**WORK REQUEST:** Each entry has to be given again in its exact wording, and no picture may appear in the result.
MATERIAL FOR THIS TASK Block Start
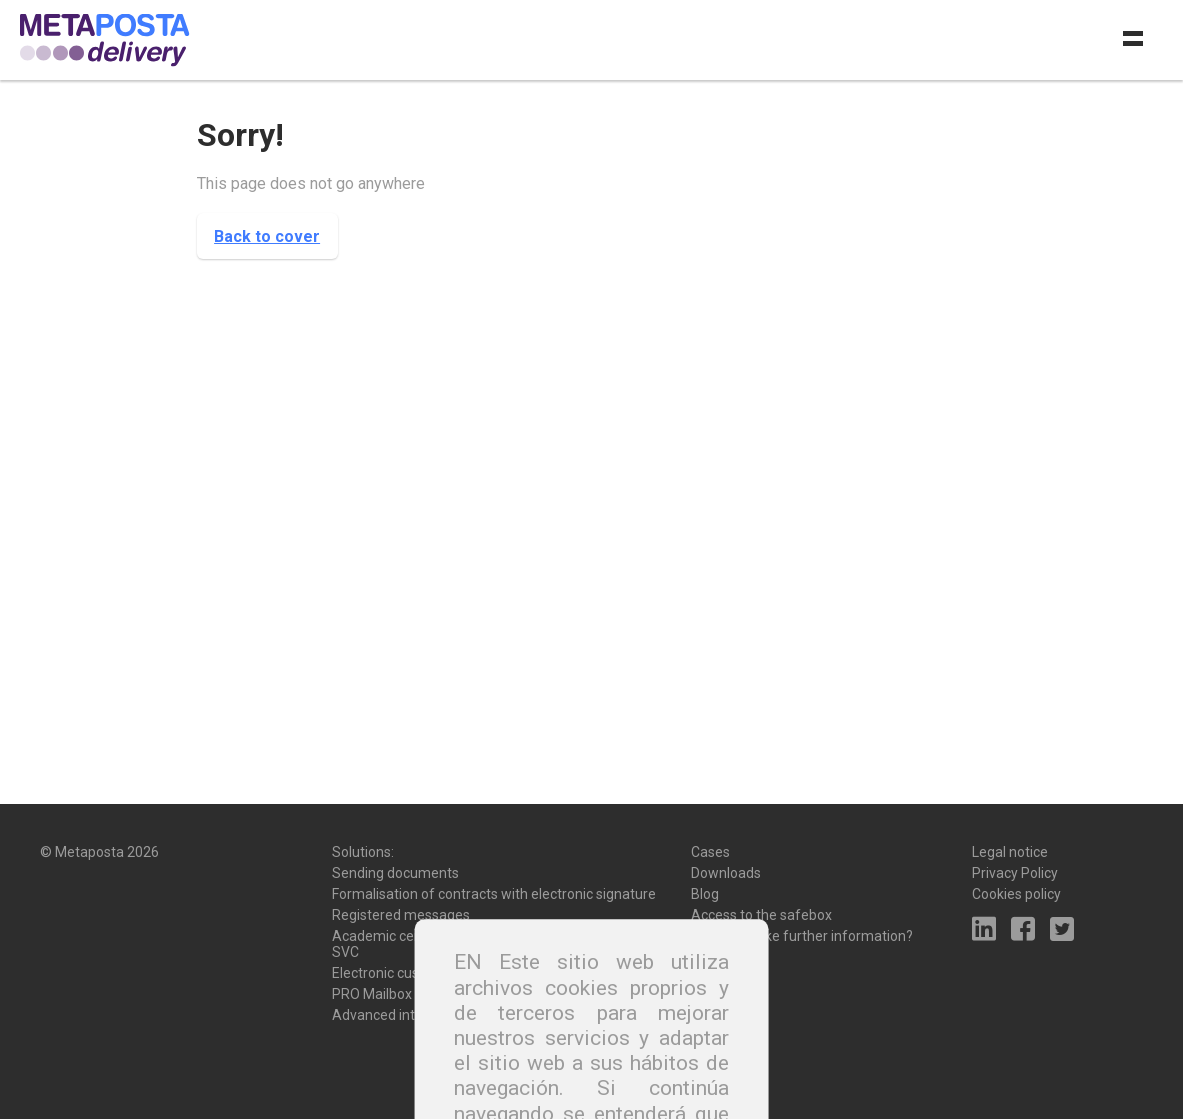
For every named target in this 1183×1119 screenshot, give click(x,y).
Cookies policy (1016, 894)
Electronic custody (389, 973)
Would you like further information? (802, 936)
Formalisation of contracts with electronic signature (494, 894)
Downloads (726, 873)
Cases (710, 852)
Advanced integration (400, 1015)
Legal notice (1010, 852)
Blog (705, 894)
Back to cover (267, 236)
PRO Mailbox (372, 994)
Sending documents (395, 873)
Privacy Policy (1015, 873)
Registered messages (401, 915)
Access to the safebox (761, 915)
MATERIAL FOR THIS TASK Block End
**REPLY TO THE TASK:**
For every named target in this 1183×1119 screenshot, give click(x,y).
Cookies policy (1016, 894)
Electronic custody (389, 973)
Would you like further information? (802, 936)
Formalisation of contracts with electronic signature (494, 894)
Downloads (726, 873)
Cases (710, 852)
Advanced integration (400, 1015)
Legal notice (1010, 852)
Blog (705, 894)
Back to cover (267, 236)
PRO Mailbox (372, 994)
Sending documents (395, 873)
Privacy Policy (1015, 873)
Registered messages (401, 915)
Access to the safebox (761, 915)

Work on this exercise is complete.